In spite of these strengths, some limitations might have affected the study results. The diagnosis of pre-existing depression was based on information given by health proxy and did not follow a validated interview, screening, or diagnostic tool. Time of diagnosis and previous treatment were also not taken into consideration in the study’s analyses of depression. Likewise, combining delirium/coma into a single variable might have impacted the results. Although delirium and coma often coexist in admissions, they do not represent the same phenomena, especially in the context of critical care and sedation. A sensitivity analysis restricting the outcome to delirium-free days could have clarified this point.
Understandably, candidates with pre-existing cognitive impairment were excluded from the study since it would have been harder to define the presence of depression in these patients. Nevertheless, this decision, combined with the relatively low mean age of the participants, ranging from 51 to 71, possibly restricted the sample vulnerability to long-term cognitive decline and contributed to the negative findings.

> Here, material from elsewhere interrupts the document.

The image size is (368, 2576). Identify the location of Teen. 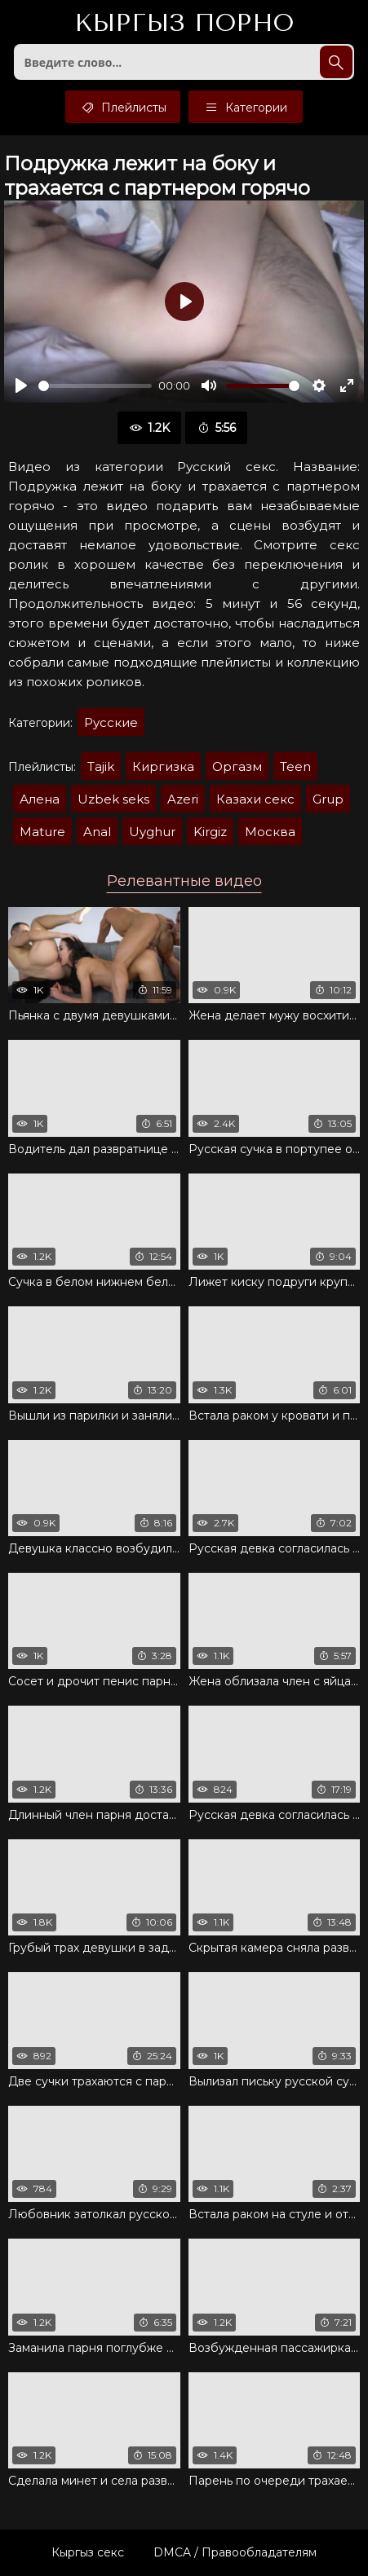
(295, 766).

Finally, aspects of the study might compromise its generalizability. It was completed in two centers of the same American city, in a mostly White population, using data from more than ten years ago. There were substantial improvements during this period in depression treatment and follow-up and in ICU conditions and resources. Results should be interpreted in light of such specificities.
The study’s negative results do not empty the discussion regarding depression, delirium, and LTCI. Oldham et al. reported in a cohort of 131 subjects undergoing coronary artery bypass graft surgery that, although a lifetime history of depression was not predictive of delirium, preoperative depression was independently associated with delirium (Oldham et al., Reference Oldham2019). Nordness et al. recently showed in a five-center nested prospective cohort of 1047 critically ill patients that depression was independently associated with LTCI (Nordness et al., Reference Nordness2021).
Andrews et al.’s paper addresses issues that have become increasingly relevant in the context of the COVID-19 pandemic. Delirium has been reported to be common and associated with a worse prognosis in hospitalized patients with severe COVID-19 (Garcez et al., Reference Garcez2020). Mood disorders and memory complaints have also increased during the pandemic (Søraas et al., Reference Søraas2021). With the ongoing waves of SARS-CoV-2 infection, leading to increased hospitalizations and ICU admissions, Andrews et al. draw attention to concerning outcomes, which might have long-lasting effects.
One particular gap in their discussion is the relevance of these complications to older adults. Geriatric patients are frailer and more vulnerable to ICU complications. They have lower cognitive reserve and are at a higher risk of delirium and cognitive decline. On the other hand, older adults often present with atypical forms of depression and require differentiated analyses for a more granular understanding of its effects on their health. PICS is more and more common, and the rising group of older ICU survivors poses an unparalleled clinical challenge to critical care medicine (Wang et al., Reference Wang2018).
In conclusion, clinicians should be aware of the importance of neuropsychiatric conditions in the context of critical care and post-ICU discharge. Researchers must continue to work on this line of inquiry, hopefully collaborating in multicenter studies that would benefit from the boosted resources and participants to generate conclusive results.